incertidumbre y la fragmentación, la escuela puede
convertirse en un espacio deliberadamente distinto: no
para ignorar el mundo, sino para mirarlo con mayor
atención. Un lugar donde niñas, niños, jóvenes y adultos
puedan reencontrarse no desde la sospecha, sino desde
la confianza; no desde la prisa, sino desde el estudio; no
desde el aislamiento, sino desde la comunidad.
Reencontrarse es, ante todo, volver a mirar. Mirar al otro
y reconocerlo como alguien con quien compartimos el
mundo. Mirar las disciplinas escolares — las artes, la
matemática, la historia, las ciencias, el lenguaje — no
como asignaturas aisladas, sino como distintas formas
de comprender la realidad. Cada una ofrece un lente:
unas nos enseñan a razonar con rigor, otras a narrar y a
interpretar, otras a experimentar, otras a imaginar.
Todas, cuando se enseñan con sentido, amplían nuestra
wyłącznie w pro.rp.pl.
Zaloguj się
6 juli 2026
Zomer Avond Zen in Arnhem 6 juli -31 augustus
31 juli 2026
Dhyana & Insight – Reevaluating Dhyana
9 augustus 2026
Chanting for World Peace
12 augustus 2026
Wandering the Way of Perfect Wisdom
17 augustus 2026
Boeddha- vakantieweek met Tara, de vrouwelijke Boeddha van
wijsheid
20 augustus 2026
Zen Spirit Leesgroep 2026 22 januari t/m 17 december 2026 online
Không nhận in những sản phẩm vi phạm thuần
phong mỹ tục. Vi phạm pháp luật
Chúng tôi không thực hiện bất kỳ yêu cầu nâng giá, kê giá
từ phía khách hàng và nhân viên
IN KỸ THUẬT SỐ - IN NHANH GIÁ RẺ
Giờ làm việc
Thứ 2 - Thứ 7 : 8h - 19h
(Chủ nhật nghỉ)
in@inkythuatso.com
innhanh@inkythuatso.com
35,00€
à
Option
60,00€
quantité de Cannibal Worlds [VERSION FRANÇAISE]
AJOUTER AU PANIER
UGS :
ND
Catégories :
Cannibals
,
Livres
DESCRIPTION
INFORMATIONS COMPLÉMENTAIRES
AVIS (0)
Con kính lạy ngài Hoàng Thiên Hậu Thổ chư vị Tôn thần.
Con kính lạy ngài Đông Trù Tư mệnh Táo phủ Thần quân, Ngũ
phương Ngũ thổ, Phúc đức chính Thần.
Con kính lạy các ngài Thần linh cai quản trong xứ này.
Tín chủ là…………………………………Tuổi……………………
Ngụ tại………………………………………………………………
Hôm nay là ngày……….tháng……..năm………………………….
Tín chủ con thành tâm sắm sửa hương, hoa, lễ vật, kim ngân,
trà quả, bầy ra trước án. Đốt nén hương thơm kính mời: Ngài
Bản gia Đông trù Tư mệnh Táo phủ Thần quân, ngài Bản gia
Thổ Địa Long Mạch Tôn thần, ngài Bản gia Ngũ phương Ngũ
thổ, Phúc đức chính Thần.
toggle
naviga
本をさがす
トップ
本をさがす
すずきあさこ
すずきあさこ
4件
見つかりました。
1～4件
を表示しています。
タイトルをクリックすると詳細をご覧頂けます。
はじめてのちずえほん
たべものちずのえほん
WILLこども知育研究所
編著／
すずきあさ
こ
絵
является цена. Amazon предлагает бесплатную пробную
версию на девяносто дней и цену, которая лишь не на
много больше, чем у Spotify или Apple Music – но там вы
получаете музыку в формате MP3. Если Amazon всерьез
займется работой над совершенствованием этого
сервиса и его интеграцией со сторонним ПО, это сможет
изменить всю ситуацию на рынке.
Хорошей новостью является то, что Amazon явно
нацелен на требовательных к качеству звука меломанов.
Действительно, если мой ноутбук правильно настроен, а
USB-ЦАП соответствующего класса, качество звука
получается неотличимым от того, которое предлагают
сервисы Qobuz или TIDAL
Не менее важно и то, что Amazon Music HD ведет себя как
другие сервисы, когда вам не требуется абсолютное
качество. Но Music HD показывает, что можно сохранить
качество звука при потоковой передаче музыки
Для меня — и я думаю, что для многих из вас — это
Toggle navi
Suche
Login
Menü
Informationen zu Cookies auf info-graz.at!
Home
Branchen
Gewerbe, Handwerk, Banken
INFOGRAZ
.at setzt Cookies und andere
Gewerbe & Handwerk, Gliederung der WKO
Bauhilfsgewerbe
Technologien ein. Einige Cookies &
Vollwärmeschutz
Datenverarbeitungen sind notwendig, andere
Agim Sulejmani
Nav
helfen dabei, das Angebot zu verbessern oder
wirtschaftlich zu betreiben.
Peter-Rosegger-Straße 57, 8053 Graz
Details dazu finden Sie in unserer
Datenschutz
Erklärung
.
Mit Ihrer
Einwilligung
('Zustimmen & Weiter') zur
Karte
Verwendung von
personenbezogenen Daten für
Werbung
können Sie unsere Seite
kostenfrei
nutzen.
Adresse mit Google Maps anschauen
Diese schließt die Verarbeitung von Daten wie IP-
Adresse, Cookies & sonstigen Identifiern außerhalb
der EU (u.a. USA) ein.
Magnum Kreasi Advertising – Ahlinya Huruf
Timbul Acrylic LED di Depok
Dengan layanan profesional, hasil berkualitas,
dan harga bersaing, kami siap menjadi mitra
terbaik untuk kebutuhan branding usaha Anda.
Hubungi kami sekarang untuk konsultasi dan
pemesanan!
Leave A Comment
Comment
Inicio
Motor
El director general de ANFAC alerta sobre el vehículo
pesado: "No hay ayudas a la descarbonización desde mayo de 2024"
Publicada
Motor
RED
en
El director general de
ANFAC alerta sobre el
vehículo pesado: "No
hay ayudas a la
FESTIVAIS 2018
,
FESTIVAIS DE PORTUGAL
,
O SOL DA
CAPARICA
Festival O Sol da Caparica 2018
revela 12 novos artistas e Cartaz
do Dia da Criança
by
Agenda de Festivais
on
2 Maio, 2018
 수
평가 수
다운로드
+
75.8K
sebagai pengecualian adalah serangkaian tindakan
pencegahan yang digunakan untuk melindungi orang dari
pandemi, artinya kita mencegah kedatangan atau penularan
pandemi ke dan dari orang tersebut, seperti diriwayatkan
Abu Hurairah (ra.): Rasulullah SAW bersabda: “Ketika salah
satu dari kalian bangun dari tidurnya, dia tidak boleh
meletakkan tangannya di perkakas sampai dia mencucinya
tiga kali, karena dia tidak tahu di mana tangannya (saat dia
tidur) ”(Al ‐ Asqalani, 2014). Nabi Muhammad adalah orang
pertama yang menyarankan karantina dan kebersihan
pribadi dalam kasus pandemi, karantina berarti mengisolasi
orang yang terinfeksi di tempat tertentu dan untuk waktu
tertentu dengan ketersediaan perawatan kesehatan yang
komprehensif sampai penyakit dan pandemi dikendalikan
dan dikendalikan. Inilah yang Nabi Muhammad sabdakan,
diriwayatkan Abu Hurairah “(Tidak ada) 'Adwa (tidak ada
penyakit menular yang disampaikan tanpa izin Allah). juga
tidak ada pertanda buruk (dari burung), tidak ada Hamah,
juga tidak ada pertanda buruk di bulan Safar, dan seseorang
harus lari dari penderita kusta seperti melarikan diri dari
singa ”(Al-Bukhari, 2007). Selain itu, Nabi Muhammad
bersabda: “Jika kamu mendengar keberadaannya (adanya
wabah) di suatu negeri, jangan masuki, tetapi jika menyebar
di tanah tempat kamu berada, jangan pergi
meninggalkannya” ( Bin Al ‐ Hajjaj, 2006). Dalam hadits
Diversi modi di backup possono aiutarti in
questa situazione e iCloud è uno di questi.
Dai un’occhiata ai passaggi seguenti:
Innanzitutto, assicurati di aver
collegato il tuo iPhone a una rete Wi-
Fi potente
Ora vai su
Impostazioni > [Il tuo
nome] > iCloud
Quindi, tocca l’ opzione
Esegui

————

— Directions for this task —
Figure out how many lines of the data above include "tempat", then give the number and nothing more.

— Exercise answer —
2